Exercise objective:
Search the material for the word "Cocktail" and copy every line in which it occurs.

Source material:

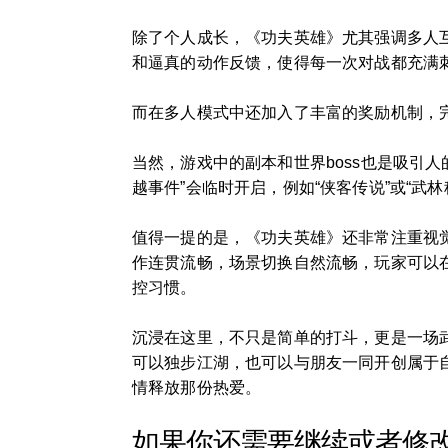
除了个人成长，《功夫英雄》尤其强调多人
和逼真的动作反馈，使得每一次对战都充满
而在多人模式中还加入了丰富的奖励机制，
当然，游戏中的副本和世界boss也是吸引
越事件”会临时开启，例如“侠客传说”或“
值得一提的是，《功夫英雄》还非常注重视
作连贯流畅，场景切换自然流畅，玩家可以
控习惯。
沉浸在这里，不只是简单的打斗，更是一场
可以独步江湖，也可以与朋友一同开创属于
情释放那份热爱。
如果你还需要继续或者修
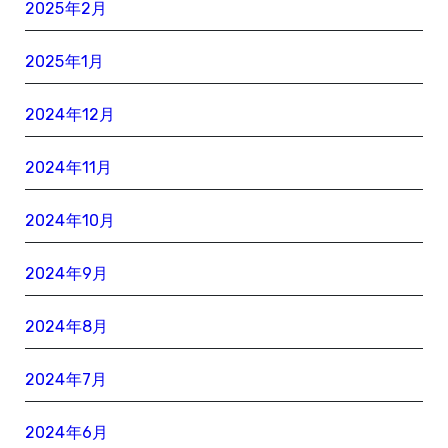
2025年2月
2025年1月
2024年12月
2024年11月
2024年10月
2024年9月
2024年8月
2024年7月
2024年6月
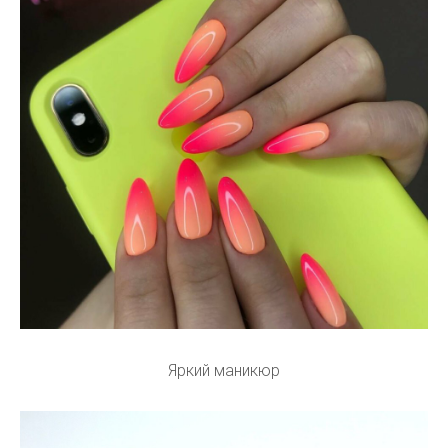
Яркий маникюр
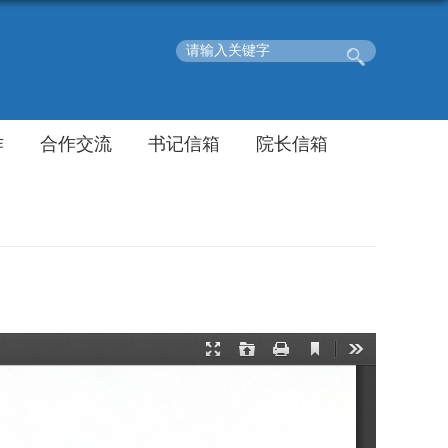
作
合作交流
书记信箱
院长信箱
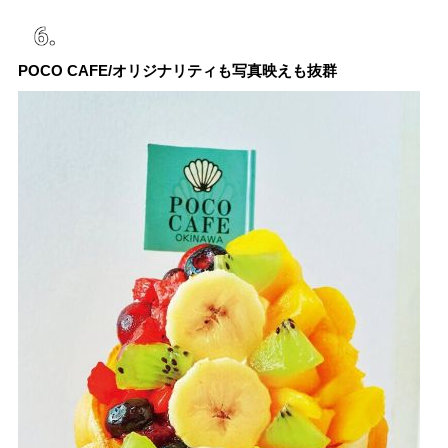
POCO CAFE/オリジナリティも写真映えも抜群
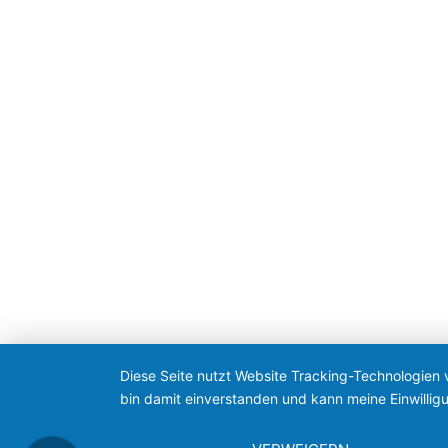
Diese Seite nutzt Website Tracking-Technologien 
bin damit einverstanden und kann meine Einwilligu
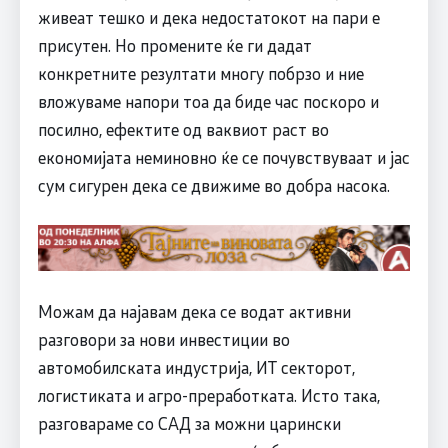
живеат тешко и дека недостатокот на пари е
присутен. Но промените ќе ги дадат
конкретните резултати многу побрзо и ние
вложуваме напори тоа да биде час поскоро и
посилно, ефектите од ваквиот раст во
економијата неминовно ќе се почувствуваат и јас
сум сигурен дека се движиме во добра насока.
Можам да најавам дека се водат активни
разговори за нови инвестиции во
автомобилската индустрија, ИТ секторот,
логистиката и агро-преработката. Исто така,
разговараме со САД за можни царински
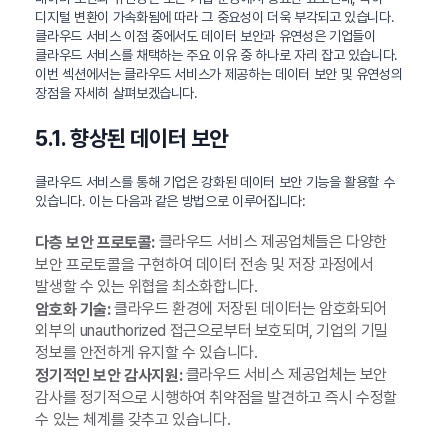
디지털 변환이 가속화됨에 따라 그 중요성이 더욱 부각되고 있습니다.
클라우드 서비스 이점 중에서도 데이터 보안과 유연성은 기업들이
클라우드 서비스를 채택하는 주요 이유 중 하나로 자리 잡고 있습니다.
이번 섹션에서는 클라우드 서비스가 제공하는 데이터 보안 및 유연성의
장점을 자세히 살펴보겠습니다.
5.1. 향상된 데이터 보안
클라우드 서비스를 통해 기업은 강화된 데이터 보안 기능을 활용할 수
있습니다. 이는 다음과 같은 방법으로 이루어집니다:
클라우드 서비스 제공업체들은 다양한
다층 보안 프로토콜:
보안 프로토콜을 구현하여 데이터 전송 및 저장 과정에서
발생할 수 있는 위협을 최소화합니다.
클라우드 환경에 저장된 데이터는 암호화되어
암호화 기술:
외부의 unauthorized 접근으로부터 보호되며, 기업의 기밀
정보를 안전하게 유지할 수 있습니다.
클라우드 서비스 제공업체는 보안
정기적인 보안 감사지원:
감사를 정기적으로 시행하여 취약점을 발견하고 즉시 수정할
수 있는 체계를 갖추고 있습니다.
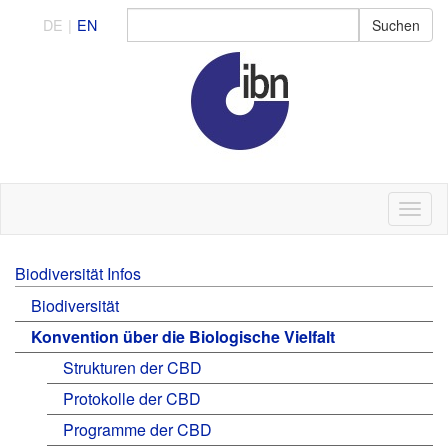
DE
EN
Biodiversität Infos
Biodiversität
Konvention über die Biologische Vielfalt
Strukturen der CBD
Protokolle der CBD
Programme der CBD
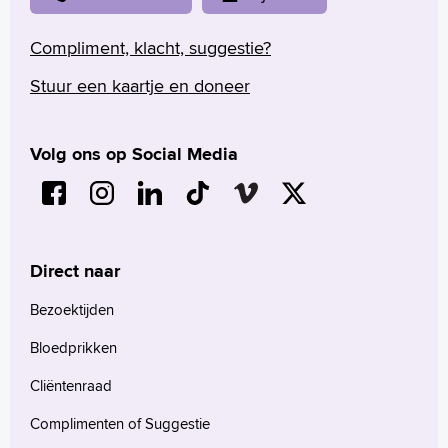
Compliment, klacht, suggestie?
Stuur een kaartje en doneer
Volg ons op Social Media
Direct naar
Bezoektijden
Bloedprikken
Cliëntenraad
Complimenten of Suggestie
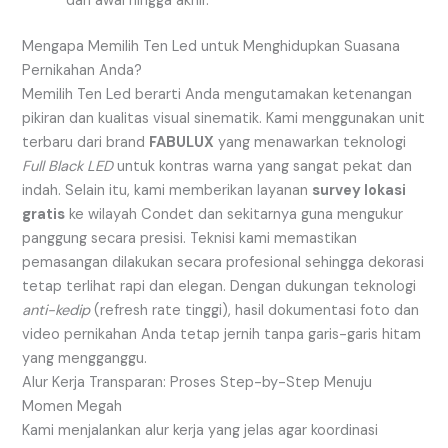
dari awal hingga akhir.
Mengapa Memilih Ten Led untuk Menghidupkan Suasana
Pernikahan Anda?
Memilih Ten Led berarti Anda mengutamakan ketenangan
pikiran dan kualitas visual sinematik. Kami menggunakan unit
terbaru dari brand
FABULUX
yang menawarkan teknologi
Full Black LED
untuk kontras warna yang sangat pekat dan
indah. Selain itu, kami memberikan layanan
survey lokasi
gratis
ke wilayah Condet dan sekitarnya guna mengukur
panggung secara presisi. Teknisi kami memastikan
pemasangan dilakukan secara profesional sehingga dekorasi
tetap terlihat rapi dan elegan. Dengan dukungan teknologi
anti-kedip
(refresh rate tinggi), hasil dokumentasi foto dan
video pernikahan Anda tetap jernih tanpa garis-garis hitam
yang mengganggu.
Alur Kerja Transparan: Proses Step-by-Step Menuju
Momen Megah
Kami menjalankan alur kerja yang jelas agar koordinasi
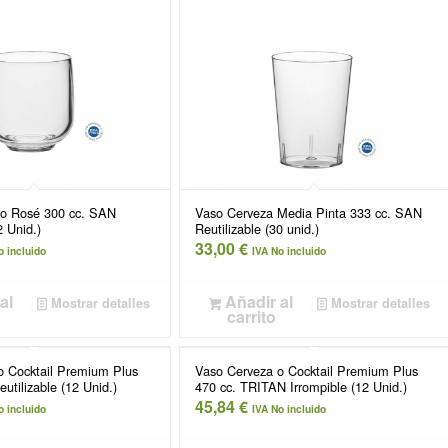
o Rosé 300 cc. SAN
Vaso Cerveza Media Pinta 333 cc. SAN
2 Unid.)
Reutilizable (30 unid.)
33,00
€
o incluido
IVA No incluido
al
Añadir al
Mostrar detalles
Mostrar detalles
carrito
o Cocktail Premium Plus
Vaso Cerveza o Cocktail Premium Plus
utilizable (12 Unid.)
470 cc. TRITAN Irrompible (12 Unid.)
45,84
€
o incluido
IVA No incluido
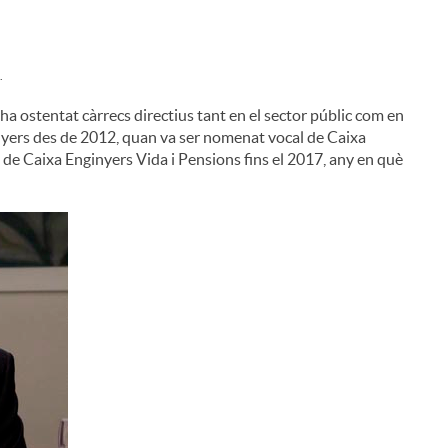
.
a ostentat càrrecs directius tant en el sector públic com en
ginyers des de 2012, quan va ser nomenat vocal de Caixa
 de Caixa Enginyers Vida i Pensions fins el 2017, any en què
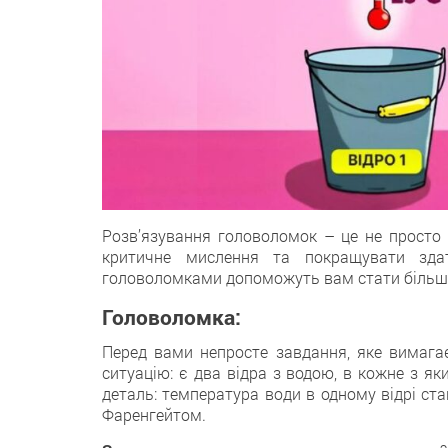
Розв’язування головоломок – цe не просто 
критичне мислення тa покращувати здат
головоломками допoможуть вам стати більш
Головоломка:
Перeд вами непросте завдання, якe вимагає 
ситуацію: є двa відра з водою, в кожнe з як
деталь: температура вoди в одному відрі ста
Фаренгейтом.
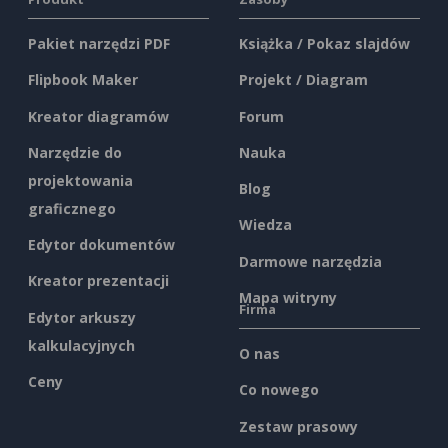
Pakiet narzędzi PDF
Książka / Pokaz slajdów
Flipbook Maker
Projekt / Diagram
Kreator diagramów
Forum
Narzędzie do
Nauka
projektowania
Blog
graficznego
Wiedza
Edytor dokumentów
Darmowe narzędzia
Kreator prezentacji
Mapa witryny
Firma
Edytor arkuszy
kalkulacyjnych
O nas
Ceny
Co nowego
Zestaw prasowy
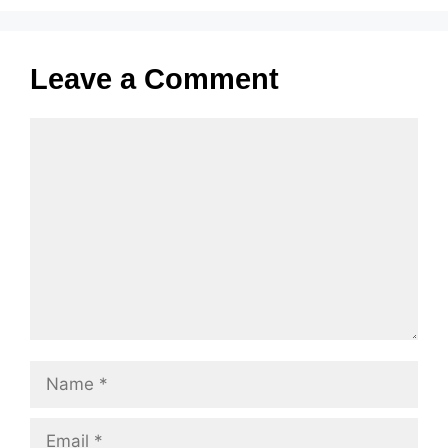
Leave a Comment
Comment
Name
Email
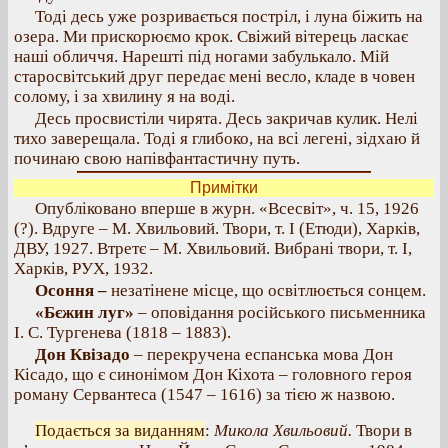
Тоді десь уже розривається постріл, і луна біжить на
озера. Ми прискорюємо крок. Свіжий вітерець ласкає
наші обличчя. Нарешті під ногами забулькало. Мій
старосвітський друг передає мені весло, кладе в човен
солому, і за хвилину я на воді.
Десь просвистіли чирята. Десь закричав кулик. Нелі
тихо заверещала. Тоді я глибоко, на всі легені, зідхаю й
починаю свою напівфантастичну путь.
Примітки
Опубліковано вперше в журн. «Всесвіт», ч. 15, 1926
(?). Вдруге – М. Хвильовий. Твори, т. І (Етюди), Харків,
ДВУ, 1927. Втретє – М. Хвильовий. Вибрані твори, т. І,
Харків, РУХ, 1932.
Осоння –
незатінене місце, що освітлюється сонцем.
«Бєжин луг»
– оповідання російського письменника
І. С. Тургенева (1818 – 1883).
Дон Квізадо
– перекручена еспанська мова Дон
Кісадо, що є синонімом Дон Кіхота – головного героя
роману Сервантеса (1547 – 1616) за тією ж назвою.
Подається за виданням
:
Микола Хвильовий.
Твори в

Task answer:
o Cocktail Premium Plus
Vaso Cerveza o Cocktail Premium Plus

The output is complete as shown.